Termos em que deve ser dado provimento ao presente Recurso, revogando-se o Acórdão recorrido, sendo substituído por outro que acolha os fundamentos ora alegados pelo Recorrente.

Assim se fazendo a habitual Justiça!" 1.2. O recurso foi admitido, nos termos do despacho de fls. 323 (diferindo para momento posterior a decisão de sustentação).

1.3. A ASSEMBLEIA DA REPÚBLICA deduziu contra-alegações, fls. 327/337, com as seguintes conclusões: " (i.) A indicação no acórdão revidendo de que haviam sido colhidos os vistos legais não significa forçosamente que os mesmos tenham sido emitidos, o que sempre constituiria uma faculdade do Ministério Público, e não imposição legal, não tendo assim sido omitida nenhuma notificação às partes, e não havendo lugar à anulação de todo o processado posterior do procedimento.

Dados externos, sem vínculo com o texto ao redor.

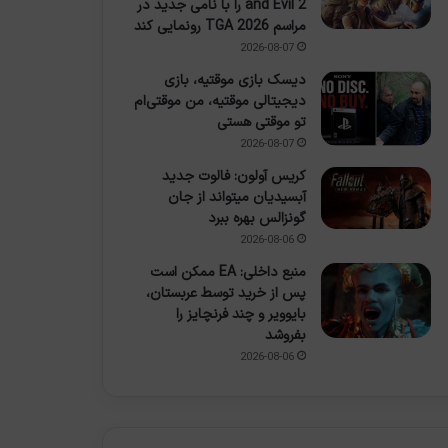
and Evil 2 را با نامی جدید در
مراسم TGA 2026 رونمایی کند
2026-08-07
دیسک بازی موقتیه، بازی
دیجیتالی موقتیه، من موقتی‌ام
تو موقتی هستی
2026-08-07
کریس آولون: فالوت جدید
آبسیدیان میتواند از جان
گونزالس بهره ببرد
2026-08-06
منبع داخلی: EA ممکن است
پس از خرید توسط عربستان،
بایوویر و چند فرنچایز را
بفروشد
2026-08-06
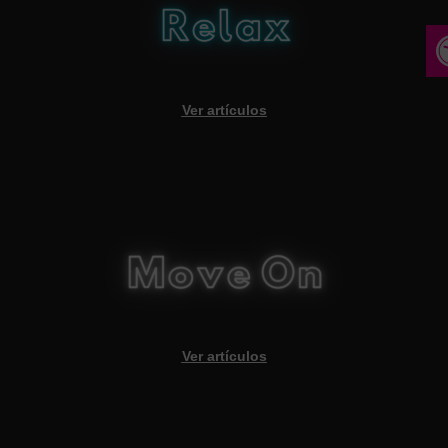
A
Ver artículos
Ver artículos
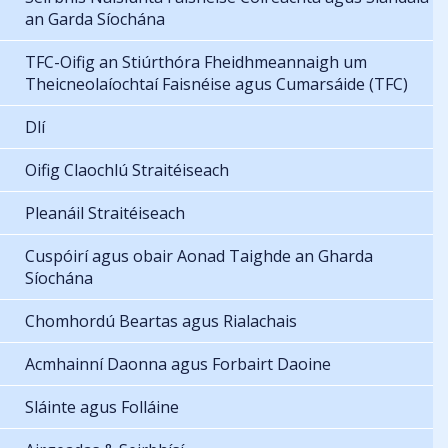
an Garda Síochána
TFC-Oifig an Stiúrthóra Fheidhmeannaigh um
Theicneolaíochtaí Faisnéise agus Cumarsáide (TFC)
Dlí
Oifig Claochlú Straitéiseach
Pleanáil Straitéiseach
Cuspóirí agus obair Aonad Taighde an Gharda
Síochána
Chomhordú Beartas agus Rialachais
Acmhainní Daonna agus Forbairt Daoine
Sláinte agus Folláine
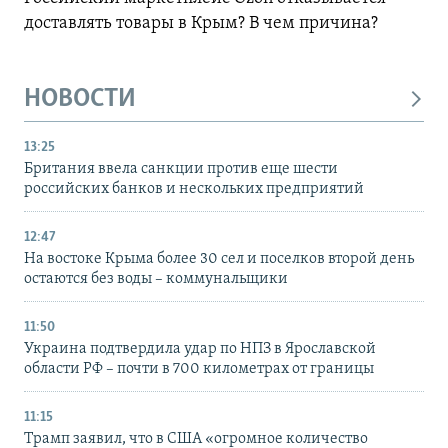
доставлять товары в Крым? В чем причина?
НОВОСТИ
13:25
Британия ввела санкции против еще шести
российских банков и нескольких предприятий
12:47
На востоке Крыма более 30 сел и поселков второй день
остаются без воды – коммунальщики
11:50
Украина подтвердила удар по НПЗ в Ярославской
области РФ – почти в 700 километрах от границы
11:15
Трамп заявил, что в США «огромное количество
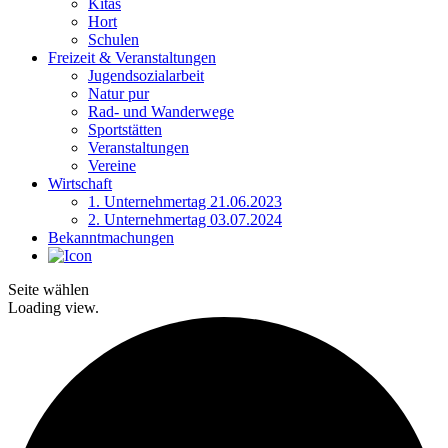
Kitas
Hort
Schulen
Freizeit & Veranstaltungen
Jugendsozialarbeit
Natur pur
Rad- und Wanderwege
Sportstätten
Veranstaltungen
Vereine
Wirtschaft
1. Unternehmertag 21.06.2023
2. Unternehmertag 03.07.2024
Bekanntmachungen
Seite wählen
Loading view.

(ii.) O parecer do Conselho Consultivo da PGR não era obrigatório nem vinculativo para Sua Excelência a Presidente da Assembleia da República, não afetando diretamente a esfera dos interessados, tal como o despacho de 18 de junho de 2014, que não pode ser encarado como sendo constitutivo de direitos.

(iii.) A suspensão dos efeitos deste despacho de Sua Excelência a Presidente da Assembleia da República assentou em razões de legalidade e não de mérito, atendendo à apresentação de iniciativa legislativa que visava proceder à interpretação do n.º 2 do artigo 3.º da Lei n.º 55/2010, de 24 de dezembro, na redação conferida pela Lei n.º 1/2013, de 3 de janeiro.

(iv.) Após a entrada em vigor da Lei n.º 62/2014, de 26 de agosto, que consolidou a interpretação autêntica deste preceito, este mesmo despacho poderia ser declarado nulo, por carecer em absoluto de forma legal, ao abrigo da alínea f) do n.º 2 do artigo 133.º do CPA em vigor à data dos factos, não se registando aqui a este respeito qualquer nulidade da decisão impugnada.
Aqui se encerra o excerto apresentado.